• _ACTIVITY_
Using the listing below, return every line that includes "realidad".

• _MATERIAL SHOWN_
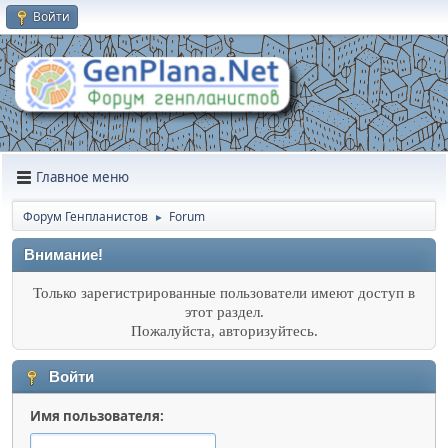
Войти
Главное меню
Форум Генпланистов
Forum
►
Внимание!
Только зарегистрированные пользователи имеют доступ в
этот раздел.
Пожалуйста, авторизуйтесь.
Войти
Имя пользователя:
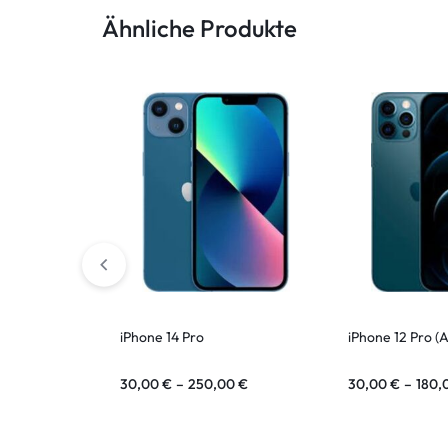
Ähnliche Produkte
ASUS Tablet
iPhone 14 Pro
iPhone 12 Pro (
30,00
€
–
250,00
€
30,00
€
–
180,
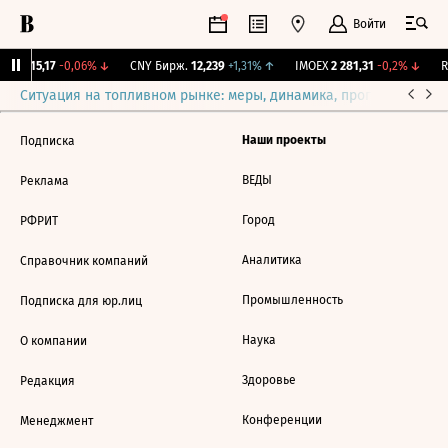
Войти
GBI
115,17
-0,06%
↓
CNY Бирж.
12,239
+1,31%
↑
IMOEX
2 281,31
-0,2%
↓
R
Ситуация на топливном рынке: меры, динамика, прогнозы
Выб
Наши проекты
Подписка
ВЕДЫ
Реклама
Город
РФРИТ
Аналитика
Справочник компаний
Промышленность
Подписка для юр.лиц
Наука
О компании
Здоровье
Редакция
Конференции
Менеджмент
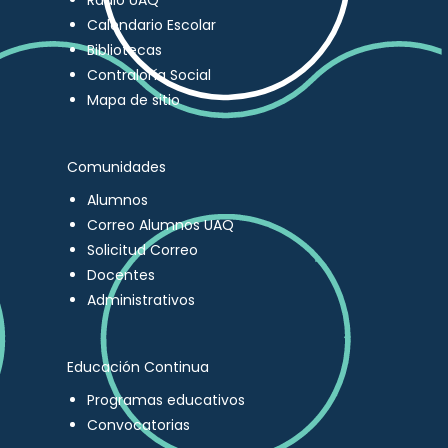
Radio UAQ
Calendario Escolar
Bibliotecas
Contraloría Social
Mapa de sitio
Comunidades
Alumnos
Correo Alumnos UAQ
Solicitud Correo
Docentes
Administrativos
Educación Continua
Programas educativos
Convocatorias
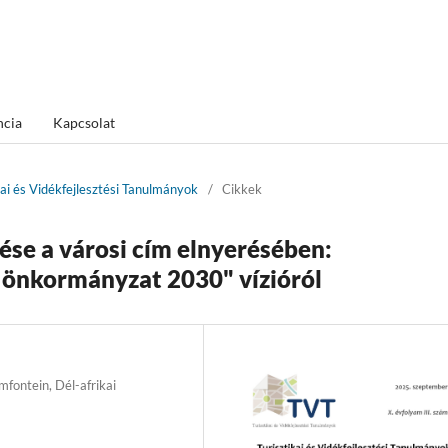
ncia
Kapcsolat
kai és Vidékfejlesztési Tanulmányok
/
Cikkek
ése a városi cím elnyerésében:
 önkormányzat 2030" vízióról
fontein, Dél-afrikai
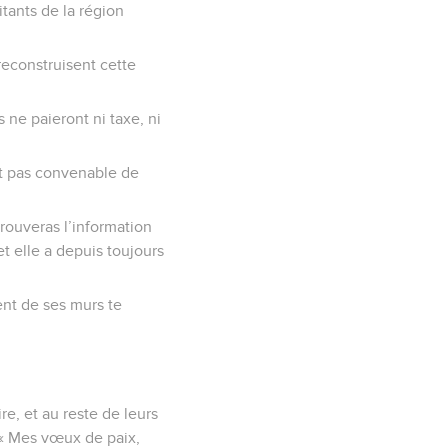
itants de la région
 reconstruisent cette
s ne paieront ni taxe, ni
ît pas convenable de
rouveras l’information
et elle a depuis toujours
ent de ses murs te
e, et au reste de leurs
: « Mes vœux de paix,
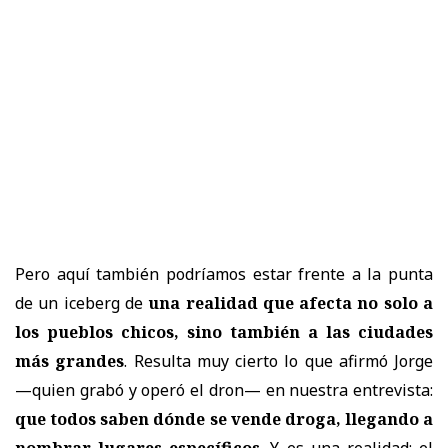
Pero aquí también podríamos estar frente a la punta
de un iceberg de
una realidad que afecta no solo a
los pueblos chicos, sino también a las ciudades
más grandes
. Resulta muy cierto lo que afirmó Jorge
—quien grabó y operó el dron— en nuestra entrevista:
que todos saben dónde se vende droga, llegando a
nombrar lugares específicos
. Y es una realidad: el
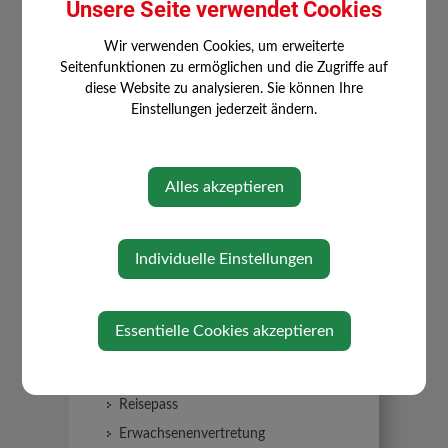
Unsere Seite verwendet Cookies
Erben und Vererben
Wir verwenden Cookies, um erweiterte
Führerschein
Seitenfunktionen zu ermöglichen und die Zugriffe auf
Geburt
diese Website zu analysieren. Sie können Ihre
Einstellungen jederzeit ändern.
Gesetzliche Neuerungen
Gewalt in der Familie
Grundbuch
Alles akzeptieren
Heirat
Jobs
Individuelle Einstellungen
Kinderbetreuung
KFZ
Pension
Essentielle Cookies akzeptieren
Personalausweis
Pflege
Reisepass
Erwachsenenvertretung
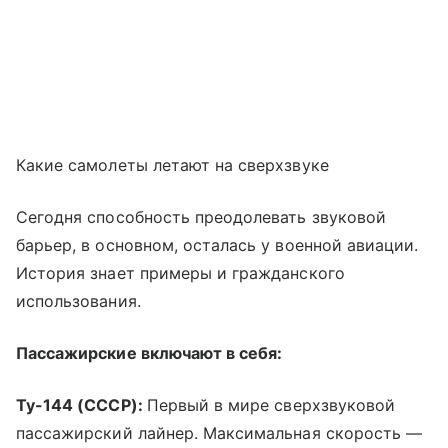
Какие самолеты летают на сверхзвуке
Сегодня способность преодолевать звуковой
барьер, в основном, осталась у военной авиации.
История знает примеры и гражданского
использования.
Пассажирские включают в себя:
Ту-144 (СССР):
Первый в мире сверхзвуковой
пассажирский лайнер. Максимальная скорость —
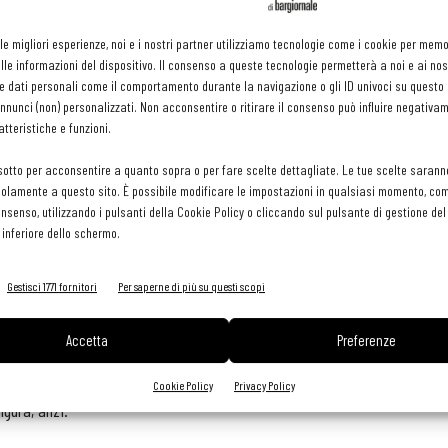
questa zona - ha spiegato Lamberto Frescobaldi durante
 le migliori esperienze, noi e i nostri partner utilizziamo tecnologie come i cookie per mem
tampa -. Volevamo dar vita a un Rosé, in questo
le informazioni del dispositivo. Il consenso a queste tecnologie permetterà a noi e ai nos
rocedimenti enologici in parte estranei alla Toscana, ma che
e dati personali come il comportamento durante la navigazione o gli ID univoci su questo s
ondere alla perfezionee dar così vita a un grande vino».
nunci (non) personalizzati. Non acconsentire o ritirare il consenso può influire negativa
tteristiche e funzioni.
tta fresca e spezie (donate prima dalla fermentazione in legno in
sotto per acconsentire a quanto sopra o per fare scelte dettagliate. Le tue scelte sarann
'affinamento in barrique per ben 20 mesi). Al naso mostra poi una
olamente a questo sito. È possibile modificare le impostazioni in qualsiasi momento, com
consenso, utilizzando i pulsanti della Cookie Policy o cliccando sul pulsante di gestione d
saline e minerali e da una notevole freschezza. In
 inferiore dello schermo.
na bella persistenza e una buona sapidità.
Gestisci 1771 fornitori
Per saperne di più su questi scopi
Accetta
Preferenze
primi piatti conditi con sughi di verdure. Nell'insieme è un Rosé
ente acidulati (con succo di lime o arancia), ai primi piatti di
Cookie Policy
Privacy Policy
igura, anzi.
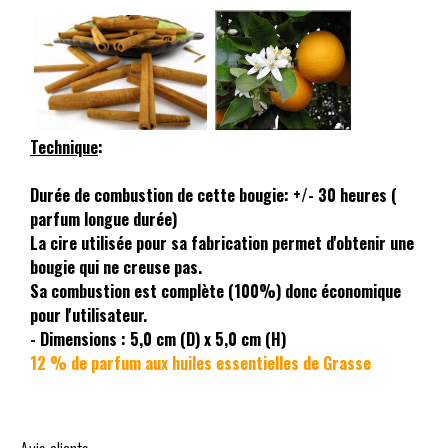
Technique
:
Durée de combustion de cette bougie: +/- 30 heures (
parfum longue durée)
La cire utilisée pour sa fabrication permet d'obtenir une
bougie qui ne creuse pas.
Sa combustion est complète (100%) donc économique
pour l'utilisateur.
- Dimensions : 5,0 cm (D) x 5,0 cm (H)
12 % de parfum aux huiles essentielles de Grasse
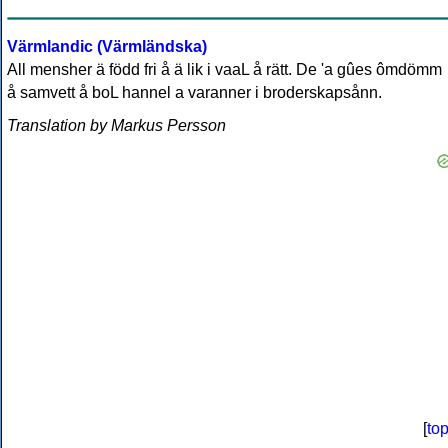
Värmlandic (Värmländska)
All mensher ä född fri å ä lik i vaaL å rätt. De 'a gûes ômdömm
å samvett å boL hannel a varanner i broderskapsånn.
Translation by Markus Persson
[
to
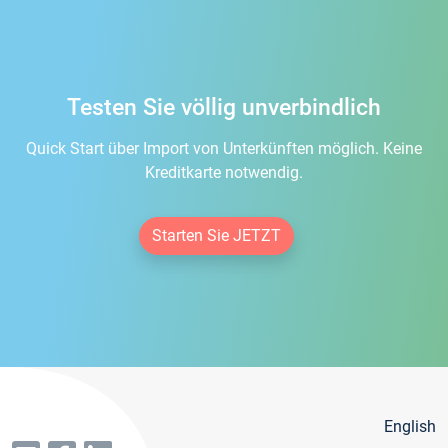
Testen Sie völlig unverbindlich
Quick Start über Import von Unterkünften möglich. Keine
Kreditkarte notwendig.
Starten Sie JETZT
English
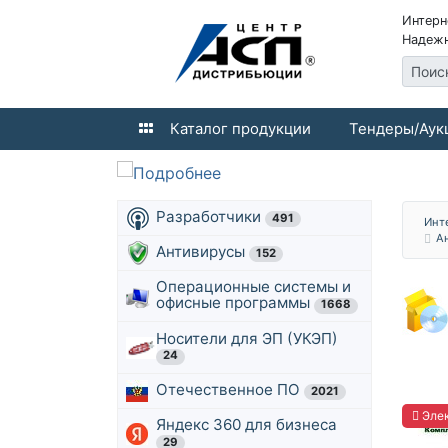
Интерн
Надежн
Поис
Каталог продукции
Тендеры/Аук
Разработчики
491
Инт
А
Антивирусы
152
Операционные системы и
офисные программы
1668
Носители для ЭП (УКЭП)
24
Отечественное ПО
2021
Элек
Яндекс 360 для бизнеса
29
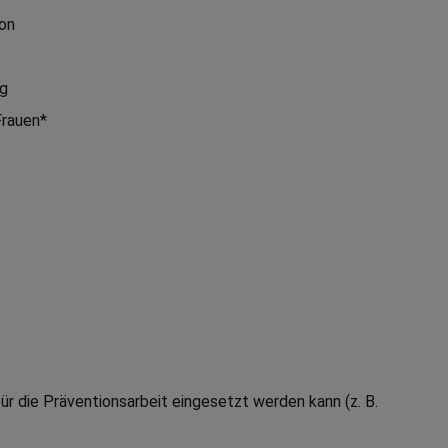
on
g
Frauen*
ür die Präventionsarbeit eingesetzt werden kann (z. B.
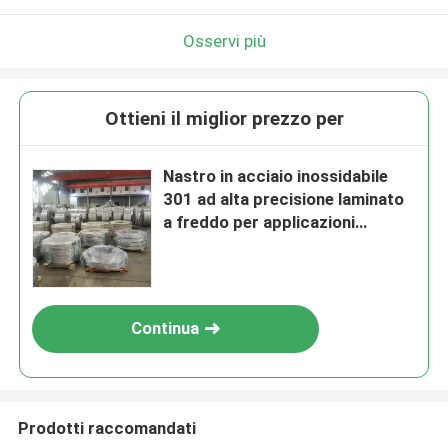
Osservi più
Ottieni il miglior prezzo per
Nastro in acciaio inossidabile
301 ad alta precisione laminato
a freddo per applicazioni
industriali
Continua
Prodotti raccomandati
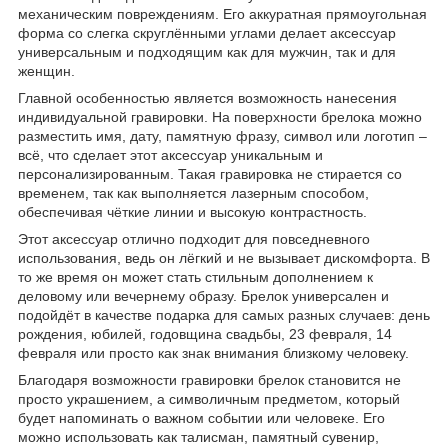
механическим повреждениям. Его аккуратная прямоугольная
форма со слегка скруглёнными углами делает аксессуар
универсальным и подходящим как для мужчин, так и для
женщин.
Главной особенностью является возможность нанесения
индивидуальной гравировки. На поверхности брелока можно
разместить имя, дату, памятную фразу, символ или логотип –
всё, что сделает этот аксессуар уникальным и
персонализированным. Такая гравировка не стирается со
временем, так как выполняется лазерным способом,
обеспечивая чёткие линии и высокую контрастность.
Этот аксессуар отлично подходит для повседневного
использования, ведь он лёгкий и не вызывает дискомфорта. В
то же время он может стать стильным дополнением к
деловому или вечернему образу. Брелок универсален и
подойдёт в качестве подарка для самых разных случаев: день
рождения, юбилей, годовщина свадьбы, 23 февраля, 14
февраля или просто как знак внимания близкому человеку.
Благодаря возможности гравировки брелок становится не
просто украшением, а символичным предметом, который
будет напоминать о важном событии или человеке. Его
можно использовать как талисман, памятный сувенир,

• _ANSWER TO THIS PROBLEM_
una realidad que afecta no solo a
. Y es una realidad: el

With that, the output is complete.